Sam smiled. “The town grows on you.”

Jack sighed loudly. “Maybe. I won’t be here long enough to find out. I came to see you, hoping for some action. If I wanted to sit around and do nothing, I could have stayed with my parents.”

“Why didn’t you?” Sam asked. He took a long drink of his beer and studied his friend.

“Too much coddling,” Jack growled. He had hated every moment his mother had fussed over him. Sure he’d been injured by a land mine, but injured wasn’t dead. And he was mobile. What more could they expect when he’d been covering Iraq?

“Probably scared them to death when they got word you’d been blown up,” Sam said reasonably.

Jack wasn’t in the mood for reasonable.
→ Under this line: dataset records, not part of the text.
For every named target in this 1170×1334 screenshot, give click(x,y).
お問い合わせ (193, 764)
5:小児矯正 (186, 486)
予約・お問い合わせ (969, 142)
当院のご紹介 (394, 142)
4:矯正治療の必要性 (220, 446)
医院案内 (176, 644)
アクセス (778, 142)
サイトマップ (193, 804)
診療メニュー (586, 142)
He was antsy.

“I was injured, not blown up.”

“The guy with you died,” Sam reminded him.

He hardly needed reminding. Not a day went by that Jack didn’t think about Pete and fate and that blasted mine. Why had he been spared and not his cameraman?

“Anyway,” Jack continued, “until I’m one-hundred percent again, I’m grounded. No reporting.”
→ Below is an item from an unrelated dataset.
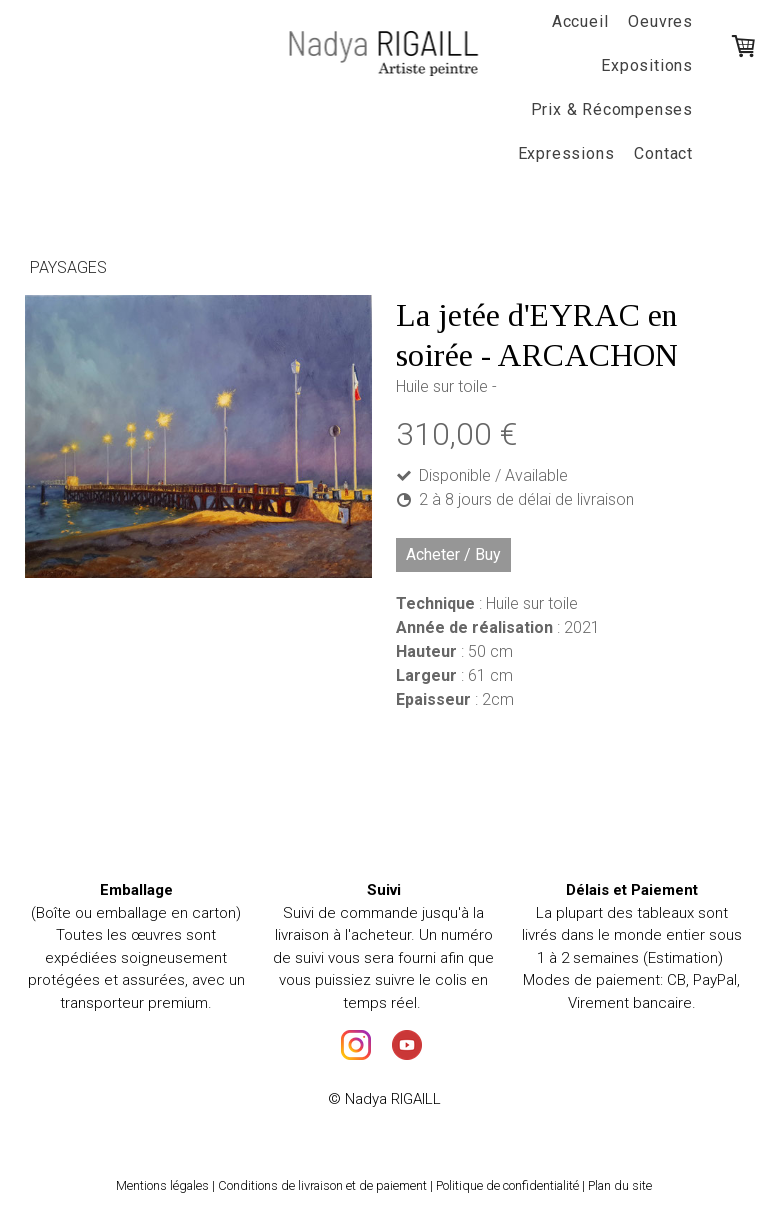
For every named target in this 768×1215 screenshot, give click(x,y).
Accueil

“Relax, Jack. You’ll heal at your own pace. Once you’re fit, you can head back into the line of fire.”

“In the meantime, I’m supposed to do what?”

“Did you visit your sister?”

“Yes. Alice said to tell you hi if I saw you. And her brood was wild. If she and Ed don’t rein in some of that energy, they’re going to have a pack of hellions by the time the kids are teenagers.”

“So, can’t stay at your mother’s, can’t stay at your sister’s. I’m next best, right?”

“I thought you were still in New Orleans.”

“I told you after Patty died that I was leaving. I should have done it before her death. She hated my job. She wouldn’t have minded it so much here in Maraville. It’s a quiet, slow-paced town.”

“She’d have been bored to tears,” Jack said, looking across the lawn at the street. He hadn’t seen a car drive by in twenty minutes. “And you’re happy here?” he asked with some skepticism.

“Content, I’d say.” Sam took another swallow of beer.

For a split second, Jack envied him the cold beer. Still on medication, he wasn’t drinking. He’d tried to kick the pills a week ago, but the knife-sharp pain in his foot and ankle had kept him up all night long. He’d cut back, but sometimes the meds were the only thing that helped.

He hated being dependent on drugs of any kind. Or on the hospitality of friends, no matter how far back they went. And he and Sam went back to early childhood. They’d started elementary school together in Baton Rouge. They’d enrolled in college together, and enlisted into the military as a team. Then their paths had separated. Sam had married Patty and become a New Orleans cop.